Since 2011, Libya has been in an ongoing conflict that has led to massive displacement of people. In these eleven years, many Libyans have been unable to find a safe home. WeWorld-GVC (WW-GVC) has been present in Libya since 2018, implementing projects to promote safe access to water, sanitation and hygiene (WASH), primary health care and response to COVID -19 (health), capacity building of local Municipalities and civil society organizations (CSOs), and promoting respect for human rights through a nexus approach and integrated protection programming (protection). WW-GVC is currently working in southern Libya (Fezzan region) with a local and implementing partner, the civil organization MIGRACE.
Between December 2021 and January 2022, a protection risk assessment was conducted in the mantikas of Sabha, Al Shati, and Ubari (Fezzan region) as part of a community-based approach (CPA) targeting specific vulnerable communities. The process was led by WW-GVC in collaboration with MIGRACE under the Italian Cooperation (AICS) funded project AID 12031, “Emergency Program in Libya to improve basic Health and Protection services for the most vulnerable population”.
The objective of this Protection Analysis Report is to gain an initial understanding of the limitations and opportunities to obtain more relevant protection monitoring data on the ground (evidence-based approaches) and to define protection strategies tailored to the context.

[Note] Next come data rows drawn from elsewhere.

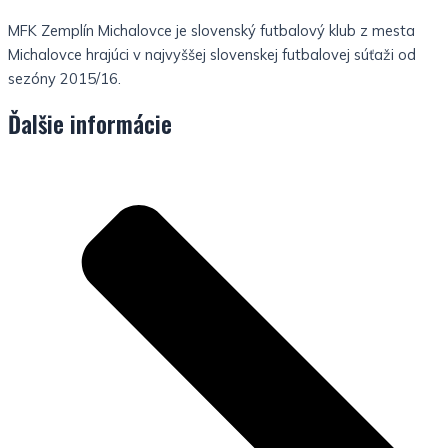
MFK Zemplín Michalovce je slovenský futbalový klub z mesta
Michalovce hrajúci v najvyššej slovenskej futbalovej súťaži od
sezóny 2015/16.
Ďalšie informácie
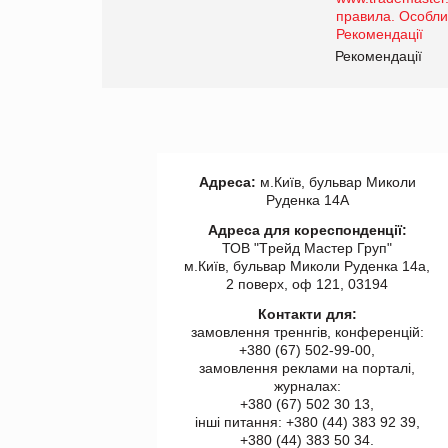
роздрібної торгівлі
www.trademaster.ua.
правила. Особливості.
ії
Рекомендації
Адреса:
м.Київ, бульвар Миколи
Руденка 14А
Адреса для кореспонденції:
ТОВ "Tрейд Мастер Груп"
м.Київ, бульвар Миколи Руденка 14а,
2 поверх, оф 121, 03194
Контакти для:
замовлення треннгів, конференцій:
+380 (67) 502-99-00,
замовлення реклами на порталі,
журналах:
+380 (67) 502 30 13,
інші питання: +380 (44) 383 92 39,
+380 (44) 383 50 34.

The focus is placed on two protection risks that have been demonstrated through on- the-ground intervention and monitoring by WW-GVC and that can be linked to the overall lack of effective governance mechanisms and the unstable security context through systemic root cause analysis:
- Denial of access to services and providers (especially for vulnerable groups)
- Forced migration of the population in the conflict context
Through the analysis of these two identified protection risks, findings on specific threats to affected populations were highlighted (e.g., lack of recognition of humanitarian and protection needs of populations, denial of needs and entitlements as well as resources and economic opportunities, conflict-induced internal displacement, and restriction of freedom of movement).
This allowed for the identification of the impact of these threats on affected populations, including the characteristics of their vulnerability (health and livelihood problems, school dropout, increase in demographics and inter-group social tensions), coping strategies (internal migration, secondary movements of IDPs), and finally, existing (or lack of) capacity to mitigate the risks (social cohesion based on tribal dynamics, community conflict prevention and resolution mechanisms, or limited presence of international and national humanitarian actors on the ground).